![]() |
Community Preservation: Chinatown, Philadelphia, Pennsylvania |
Mitigation Measures
The compromise design for Vine Street Expressway opened the way to extensive and innovative mitigation measures. Assisting greatly in this was the designation of Chinatown and several other Vine Street communities as Historic Districts under Section 106 of the Historic Preservation Act of 1966. These designations occurred with the agreement of PennDOT and FHWA in the early 1980s. It was widely held at the time that the Historic-District designations would encourage broad flexibility for mitigation design and funding.
|
The following are highlights of mitigation measures used on the Vine Street Expressway:
|
|
- The city agreed to pay $200,000 annually for landscape maintenance, with PennDOT picking up
anything in excess of this amount. Over the years, there has been very little evidence of
landscape deterioration along he Vine Street Expressway.
- Air conditioning and noise-retardant windows were installed in the schools and churches
along the route, including Holy Redeemer, to mitigate the effects of noise and dust. In
addition, expressway retaining walls, designed to curve inward toward the highway, resulted in
additional noise mitigation.
- In order to provide continuity of traffic circulation, retaining walls were constructed in narrow pits deep in the ground prior to removing existing, at-grade traffic ways on Vine Street.
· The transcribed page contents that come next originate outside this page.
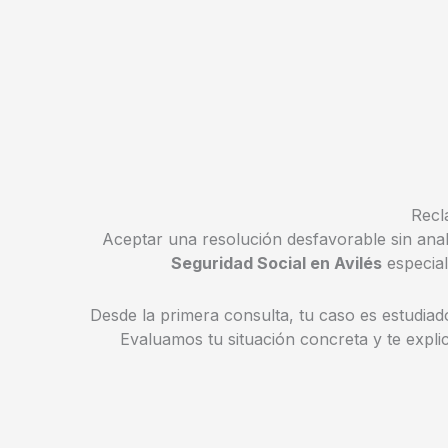
Recl
Aceptar una resolución desfavorable sin anal
Seguridad Social en Avilés
especial
Desde la primera consulta, tu caso es estudiad
Evaluamos tu situación concreta y te explic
Since the early 1980s, the Philadelphia Chinatown Downtown Development Corporation has developed 172 units of new housing and is in the process of developing 51 more on the north side of Vine Street, adjacent to Holy Redeemer. This housing project holds the prospect of facilitating Chinatown's northward expansion into the neighborhood of the Church and School. A substantial amount of housing rehabilitation has also taken place. Community leaders estimate that the population of Chinatown is now in the thousands, and growing.